─── Supplied material

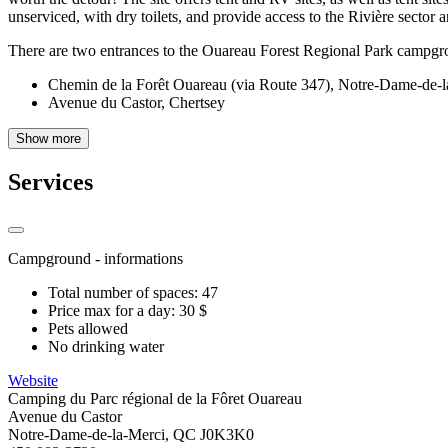
unserviced, with dry toilets, and provide access to the Rivière sector 
There are two entrances to the Ouareau Forest Regional Park campgr
Chemin de la Forêt Ouareau (via Route 347), Notre-Dame-de-l
Avenue du Castor, Chertsey
Show more
Services
Campground - informations
Total number of spaces: 47
Price max for a day: 30 $
Pets allowed
No drinking water
Website
Camping du Parc régional de la Fôret Ouareau
Avenue du Castor
Notre-Dame-de-la-Merci, QC J0K3K0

──────

Aim of the exercise
Set down every entry exactly; omit the pictures.

Answer for this exercise
unserviced, with dry toilets, and provide access to the Rivière sector 
There are two entrances to the Ouareau Forest Regional Park campgr
Chemin de la Forêt Ouareau (via Route 347), Notre-Dame-de-l
Avenue du Castor, Chertsey
Show more
Services
Campground - informations
Total number of spaces: 47
Price max for a day: 30 $
Pets allowed
No drinking water
Website
Camping du Parc régional de la Fôret Ouareau
Avenue du Castor
Notre-Dame-de-la-Merci, QC J0K3K0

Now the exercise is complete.